I could not remember the last time I had eaten honey. My mother used to buy it from a merchant who came through our village once a month, a small pot that she would ration carefully, using it only for special occasions like Birthdays, Holidays, and days when the sun was shining and the world seemed like a place worth living in.

She would stand in the kitchen with flour on her apron and honey on her fingers, and she would hum while she worked, and I would sit at the table and watch her and pretend that everything was going to be okay. I always had to pretend that she was not coughing up blood, that she was not getting thinner every day, and I had to pretend that she would always be there, humming and baking and smiling at me like I was the best thing that had ever happened to her.

That was before she got sick. Before the coughing started, and before the blood appeared on her handkerchiefs and the light faded from her eyes and the warmth went out of our home forever.

I ate the bread and drank the tea, and I tried not to think about my mother, but her face kept appearing in my mind, smiling and sad and so far away that I could barely remember what her voice sounded like. The tea was warm and bitter, with a hint of mint that soothed my throat and settled my stomach. I drank it slowly, savoring each sip, feeling the heat spread through my chest and into my limbs.

When the food was gone, I looked at the note again, and read its content once more.

"Stay."

One word. Four letters. A command that sounded like a question and a question that sounded like a plea.

I did not know if Leandro was telling me to stay in the room, or to stay in the castle, or to stay alive, or to stay with him. I did not know if he was asking or demanding or hoping. I did not know anything about him except that he had golden eyes and shaking hands and a voice that sounded like broken glass. I did not know why he had left me breakfast, why he had written me a note, and I did not know why he kept coming to my door and then disappearing before I could see his face.

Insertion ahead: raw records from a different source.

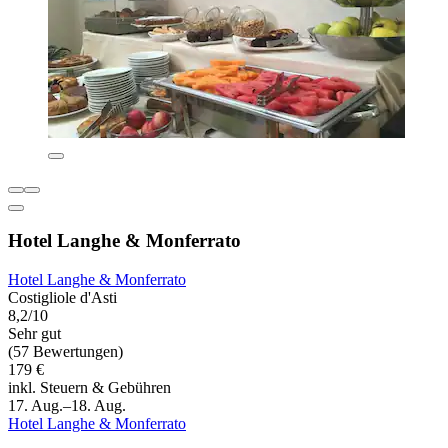
Hotel Langhe & Monferrato
Hotel Langhe & Monferrato
Costigliole d'Asti
8,2/10
Sehr gut
(57 Bewertungen)
179 €
inkl. Steuern & Gebühren
17. Aug.–18. Aug.
Hotel Langhe & Monferrato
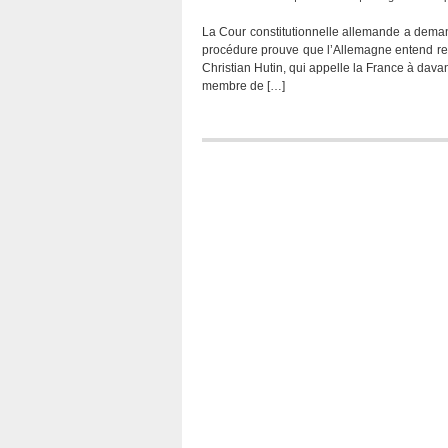
La Cour constitutionnelle allemande a deman
procédure prouve que l’Allemagne entend res
Christian Hutin, qui appelle la France à davan
membre de […]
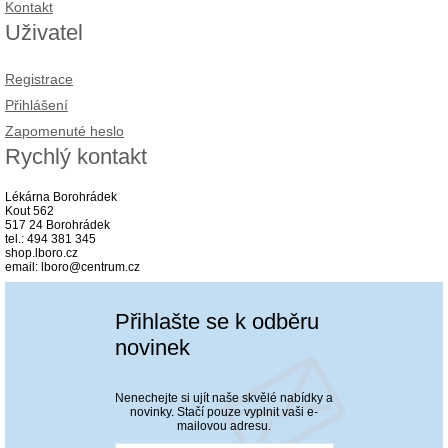
Kontakt
Uživatel
Registrace
Přihlášení
Zapomenuté heslo
Rychlý kontakt
Lékárna Borohrádek
Kout 562
517 24 Borohrádek
tel.: 494 381 345
shop.lboro.cz
email: lboro@centrum.cz
Přihlašte se k odběru
novinek
Nenechejte si ujít naše skvělé nabídky a
novinky. Stačí pouze vyplnit vaši e-
mailovou adresu.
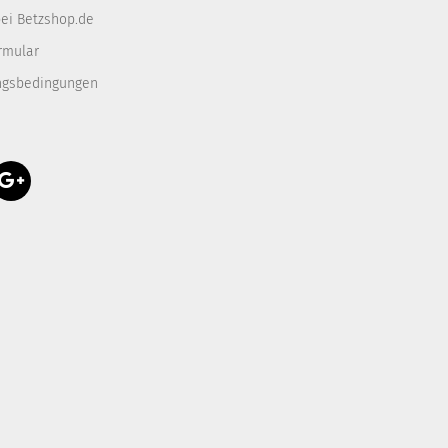
ei Betzshop.de
rmular
ngsbedingungen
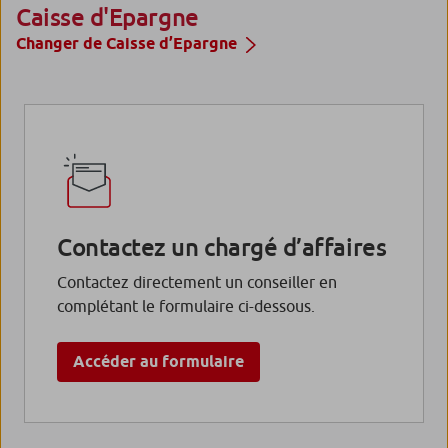
Caisse d'Epargne
Changer de Caisse d’Epargne
Contactez un chargé d’affaires
Contactez directement un conseiller en
complétant le formulaire ci-dessous.
Accéder au formulaire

I folded the note carefully, pressing the creases flat with my thumb, and I put it in the pocket of my trousers. The paper was warm against my leg, and I could feel the weight of it there, small and insubstantial, but somehow important. It was the first thing anyone had ever given me that was not food or clothes or something I needed to survive. It was just a piece of paper with a word on it. But it meant something. I did not know what. But it meant something.

I did not know why I kept it, and I did not know why I wanted to hold onto something so small, so ordinary, and so meaningless to anyone but me.

But I kept it anyway.

The fire crackled. The wind howled. And I sat there against the headboard with the cloak around my shoulders and the note in my pocket, and I thought about the king who had left me breakfast and written me a message and then disappeared into the shadows before I could wake up and see his face.

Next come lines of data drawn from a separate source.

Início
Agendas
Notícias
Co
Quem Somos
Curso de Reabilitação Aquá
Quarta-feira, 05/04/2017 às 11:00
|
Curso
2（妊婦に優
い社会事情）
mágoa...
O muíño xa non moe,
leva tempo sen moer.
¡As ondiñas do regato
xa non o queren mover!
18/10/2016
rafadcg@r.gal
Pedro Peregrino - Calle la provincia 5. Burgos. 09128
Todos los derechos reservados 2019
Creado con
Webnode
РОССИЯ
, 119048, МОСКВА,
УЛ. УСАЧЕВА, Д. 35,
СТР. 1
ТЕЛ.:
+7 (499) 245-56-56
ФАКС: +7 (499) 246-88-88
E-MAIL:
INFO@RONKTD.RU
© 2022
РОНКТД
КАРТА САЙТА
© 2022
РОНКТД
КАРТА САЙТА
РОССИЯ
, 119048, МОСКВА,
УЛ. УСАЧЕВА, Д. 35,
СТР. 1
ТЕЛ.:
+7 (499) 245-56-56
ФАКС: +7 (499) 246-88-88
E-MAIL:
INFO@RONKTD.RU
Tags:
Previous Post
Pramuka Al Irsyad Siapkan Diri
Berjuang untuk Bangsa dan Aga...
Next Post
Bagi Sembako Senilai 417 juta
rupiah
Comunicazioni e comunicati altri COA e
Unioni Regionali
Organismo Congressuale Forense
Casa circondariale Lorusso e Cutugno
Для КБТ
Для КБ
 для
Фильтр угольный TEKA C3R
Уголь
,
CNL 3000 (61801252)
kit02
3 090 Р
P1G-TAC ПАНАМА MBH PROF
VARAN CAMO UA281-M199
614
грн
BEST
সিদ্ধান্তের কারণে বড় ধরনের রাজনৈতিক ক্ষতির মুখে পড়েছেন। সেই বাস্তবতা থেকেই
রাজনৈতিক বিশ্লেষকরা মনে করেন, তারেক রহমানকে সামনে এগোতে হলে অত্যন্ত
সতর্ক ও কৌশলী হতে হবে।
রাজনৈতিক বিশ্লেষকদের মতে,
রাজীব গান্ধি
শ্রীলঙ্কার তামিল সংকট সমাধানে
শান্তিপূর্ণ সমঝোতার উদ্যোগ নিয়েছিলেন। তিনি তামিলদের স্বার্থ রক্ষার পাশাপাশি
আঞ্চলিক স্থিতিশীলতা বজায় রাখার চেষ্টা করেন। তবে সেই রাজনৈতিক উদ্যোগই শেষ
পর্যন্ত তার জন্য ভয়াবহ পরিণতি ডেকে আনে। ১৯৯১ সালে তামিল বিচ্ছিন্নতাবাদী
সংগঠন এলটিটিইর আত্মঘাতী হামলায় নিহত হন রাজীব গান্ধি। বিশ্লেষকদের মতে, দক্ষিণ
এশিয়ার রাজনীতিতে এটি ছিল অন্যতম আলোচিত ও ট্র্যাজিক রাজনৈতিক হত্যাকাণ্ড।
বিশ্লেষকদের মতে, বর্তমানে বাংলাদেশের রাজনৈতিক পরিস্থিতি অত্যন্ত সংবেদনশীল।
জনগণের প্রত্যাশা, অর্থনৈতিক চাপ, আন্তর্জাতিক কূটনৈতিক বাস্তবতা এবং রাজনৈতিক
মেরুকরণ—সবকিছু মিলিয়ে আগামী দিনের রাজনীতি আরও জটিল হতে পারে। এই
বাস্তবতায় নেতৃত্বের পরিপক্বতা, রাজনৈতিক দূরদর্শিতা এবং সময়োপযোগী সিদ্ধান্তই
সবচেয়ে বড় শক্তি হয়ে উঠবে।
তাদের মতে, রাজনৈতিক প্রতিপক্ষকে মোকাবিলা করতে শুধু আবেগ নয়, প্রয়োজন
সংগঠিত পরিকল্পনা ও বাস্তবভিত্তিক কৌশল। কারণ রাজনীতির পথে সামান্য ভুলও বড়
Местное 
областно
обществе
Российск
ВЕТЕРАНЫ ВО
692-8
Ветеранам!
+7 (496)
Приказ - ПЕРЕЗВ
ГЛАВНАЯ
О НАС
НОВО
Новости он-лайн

Somewhere in the castle, he was watching.

I could feel his golden eyes on me, burning through the stone walls, through the locked doors, through the darkness that separated us. He was always watching. Always waiting. Always there, even when he was not there. I wondered if he had stood in my room while I slept, looking down at me, watching my chest rise and fall with each breath. I wondered if he had touched my hair, or pulled the cloak back over my shoulders, or whispered something I could not hear.

I did not know what he wanted from me.

But he had written me a note, I had kept it, and I did not know why.